Bonelike silicon improves interaction with soft tissue.

Chemists at the University of Chicago in collaboration with other researchers at Northwestern University have developed the first skeleton-like silicon spicules ever prepared via chemical processes. This approach, they claim, could improve the integration of medical devices with biological systems.

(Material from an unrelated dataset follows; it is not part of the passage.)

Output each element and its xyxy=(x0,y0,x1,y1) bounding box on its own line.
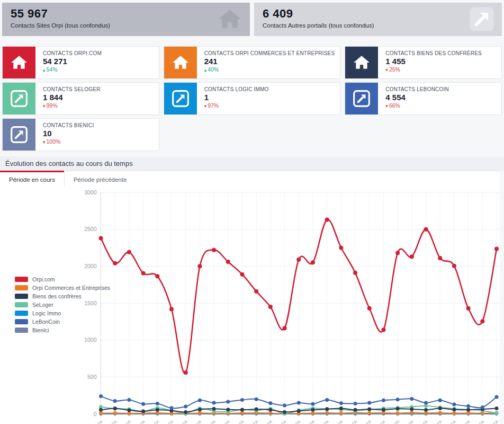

Fig. 1 – This 3D silicon mesostructure measures approximately 200 nanometers across its narrowest dimension, and is designed to be integrated with biological systems. (Credit: Bozhi Tian Group)
Using bone formation as a guide, the synthetic material developed from silicon shows a potential for improving interaction between soft tissue and hard materials, and seems to enhance soft tissue function.

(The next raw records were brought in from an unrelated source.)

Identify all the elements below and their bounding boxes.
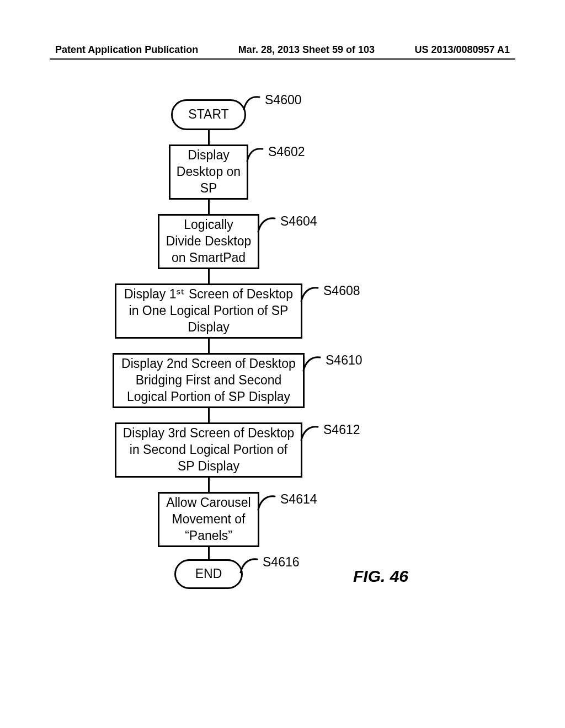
label-s4610: S4610 xyxy=(326,353,363,368)
node-s4604-text: Logically Divide Desktop on SmartPad xyxy=(165,217,252,266)
header: Patent Application Publication Mar. 28, … xyxy=(55,44,510,56)
node-s4614: Allow Carousel Movement of “Panels” xyxy=(158,492,259,547)
node-s4608-text: Display 1ˢᵗ Screen of Desktop in One Log… xyxy=(122,286,295,336)
label-s4616: S4616 xyxy=(263,555,300,570)
node-s4608: Display 1ˢᵗ Screen of Desktop in One Log… xyxy=(115,283,302,339)
node-s4602: Display Desktop on SP xyxy=(169,144,248,200)
node-s4610-text: Display 2nd Screen of Desktop Bridging F… xyxy=(120,356,297,405)
connector-4610-4612 xyxy=(208,408,210,422)
flowchart-diagram: START S4600 Display Desktop on SP S4602 … xyxy=(0,88,565,640)
node-s4602-text: Display Desktop on SP xyxy=(176,147,241,197)
header-divider xyxy=(50,58,515,60)
label-s4600: S4600 xyxy=(265,93,302,108)
node-start-text: START xyxy=(188,106,228,123)
label-s4608: S4608 xyxy=(323,283,360,298)
label-s4614: S4614 xyxy=(280,492,317,507)
connector-4604-4608 xyxy=(208,269,210,283)
node-start: START xyxy=(171,99,246,130)
label-s4612: S4612 xyxy=(323,422,360,437)
connector-4608-4610 xyxy=(208,339,210,353)
connector-4602-4604 xyxy=(208,200,210,214)
node-s4614-text: Allow Carousel Movement of “Panels” xyxy=(165,495,252,544)
node-s4604: Logically Divide Desktop on SmartPad xyxy=(158,214,259,269)
hook-s4614 xyxy=(257,494,280,512)
node-s4612: Display 3rd Screen of Desktop in Second … xyxy=(115,422,302,478)
node-s4612-text: Display 3rd Screen of Desktop in Second … xyxy=(122,425,295,475)
connector-4612-4614 xyxy=(208,478,210,492)
connector-4614-end xyxy=(208,547,210,559)
hook-s4612 xyxy=(300,425,323,442)
node-s4610: Display 2nd Screen of Desktop Bridging F… xyxy=(113,353,305,408)
label-s4604: S4604 xyxy=(280,214,317,229)
hook-s4604 xyxy=(257,216,280,234)
header-center: Mar. 28, 2013 Sheet 59 of 103 xyxy=(238,44,375,56)
connector-start-4602 xyxy=(208,130,210,144)
figure-caption: FIG. 46 xyxy=(353,567,408,586)
header-left: Patent Application Publication xyxy=(55,44,198,56)
hook-s4610 xyxy=(302,355,326,373)
node-end-text: END xyxy=(195,566,222,582)
header-right: US 2013/0080957 A1 xyxy=(415,44,510,56)
label-s4602: S4602 xyxy=(268,144,305,159)
node-end: END xyxy=(174,559,243,589)
hook-s4608 xyxy=(300,286,323,303)
hook-s4602 xyxy=(246,147,268,163)
hook-s4600 xyxy=(243,95,265,111)
hook-s4616 xyxy=(239,557,263,575)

In describing their method for the synthesis and fabrication of 3D semiconductors that are mesocopic, an intermediate between nanometer and macroscopic scales, the researchers said that their technology creates an opportunity to build electronics for enhanced sensing and stimulation at bio-interfaces. The team achieved three advances in the development of semiconductor and biological materials.

The first was the demonstration, by strictly chemical means, of 3D lithography. Existing lithographic techniques create features over flat surfaces. The laboratory system mimics the natural reaction-diffusion process that leads to symmetry-breaking forms in nature: the grooved and notched form of a bee stinger, for example. The team developed a pressure modulation synthesis, to promote the growth of silicon nanowires and to induce gold-based patterns in the silicon. Gold acts as silicon’s growth catalyst. By repeatedly increasing and decreasing the pressure on their samples, the researchers were able to control the gold’s precipitation and diffusion along the silicon’s faceted surfaces. This utilizing of deposition-diffusion cycles can be applied to synthesizing more complex 3D semiconductors, they explained. (See Figure 1)

3D Silicon Etching

The semiconductor industry uses wet chemical etching with an etch-resist to create planar patterns on silicon wafers. Portions of the wafer masked with thin film physically block the etching from being carried out except on the open surface areas.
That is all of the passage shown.